La-area Light Rail Now Reaches From Distant Suburbs to Sea

LOS ANGELES— A light rail line is about to extend across metropolitan Los Angeles to the Pacific for the first time since the 1950s.Starting Friday with the opening of the 6.6-mile final leg of the Expo Line, riders can now ride Metro rail from the f...
La-area Light Rail Now Reaches From Distant Suburbs to Sea
A test train is pictured at the Metro Expo Line in Santa Monica, Calif., on May 18, 2016. (Nick Ut/AP)
The Associated Press
5/20/2016
Updated:
5/20/2016

LOS ANGELES—A light rail line is about to extend across metropolitan Los Angeles to the Pacific for the first time since the 1950s.
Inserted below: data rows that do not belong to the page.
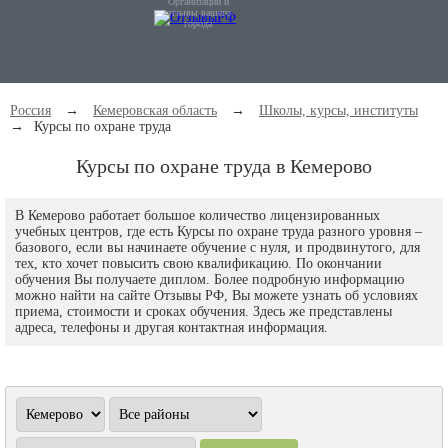
Организации и
отзывы вашего
города
Россия
→
Кемеровская область
→
Школы, курсы, институты
→
Курсы по охране труда
Курсы по охране труда в Кемерово
В Кемерово работает большое количество лицензированных
учебных центров, где есть Курсы по охране труда разного уровня –
базового, если вы начинаете обучение с нуля, и продвинутого, для
тех, кто хочет повысить свою квалификацию. По окончании
обучения Вы получаете диплом. Более подробную информацию
можно найти на сайте Отзывы РФ, Вы можете узнать об условиях
приема, стоимости и сроках обучения. Здесь же представлены
адреса, телефоны и другая контактная информация.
Starting Friday with the opening of the 6.6-mile final leg of the Expo Line, riders can now ride Metro rail from the far-inland suburb of Azusa some 40 miles to the sands of Santa Monica.

The milestone fulfills a decades-long dream of public officials and transit fans, and its symbolic value is undeniable. Its true test, however, will be whether it can shake up the commuting status quo in sprawling and automotive LA.

The Los Angeles County Metropolitan Transportation Authority says the ride from downtown Los Angeles to Santa Monica will take 48 minutes. That may hardly sound speedy for a 15-mile trip, but the nearly constant congestion of Interstate 10, the usual car route for the trip, can often take just as long or longer.

Frequent Metro rail passenger Anwar Marcus said his last job was in Santa Monica, and to get there from the east side of Los Angeles he would take the Expo Line to its previous terminus in Culver City then ride his bike four miles to work.

Even traveling that way, he said that “during rush hour I would get home the same time on the train as if I drove.”

Marcus said the newly extend line would be “super convenient” for people in his circumstances, and that it’s likely to make some inroads in getting drivers out of their cars, but it’s also likely that it won’t be enough.

“It’s a driver’s city,” Marcus said as he sat riding a Metro Gold Line train into downtown’s Union Station on Tuesday. “I feel like it will always be that until they get the public transit system to where it’s more extensive, which is going to take some years.”

In some ways, the region is getting there. The Gold Line just opened an 11.5-mile eastward extension to Azusa in March that means the line runs more than 30 miles into the northeastern suburbs.

If all the approved projects are completed by 2020 the Los Angeles County light-rail-and-subway system will be longer than Washington D.C.’s Metro system.

But the city will still fall far short of Paris, London and New York for navigating without a car, and that remains an insurmountable problem for riders.

Samuel Steinberg, who has tried taking the existing leg of the Expo Line to his job as a professor at the University of Southern California, said he gave up in frustration, and reverted to driving and ride-hailing.

“I waited last Friday for 45 minutes for an Expo line train near USC. I ended up having to go down the street to find a Lyft car,” Steinberg said. “I won’t use the LA metro service until it approaches the standards of normal metro systems around the world.”

There is some evidence the existing train line has brought some changed habits that could grow as the system does.

A study of the first leg of the Expo Line by professors at USC and the University of California, Irvine showed that it brought a significant drop in driving and bump in physical activity, but only for those who live within a half-mile of a station. While that’s plenty of people in heavily populated LA, it’s still a very small segment of the area the trains are intended to serve.

But the new tracks to the sea, the first of their kind since the Pacific Electric Red Cars stopped going there in 1953, will immediately provide a novel and nostalgic experience for those who seek it.

LA Mayor Eric Garcetti said ride by rail will be the “first time in 63 years that people will be able to go from downtown to the Pacific Ocean.”

“I remember my grandparents talking about taking a Red Car on dates to do that,” Garcetti told KNX radio Thursday, “to go see the sunset.”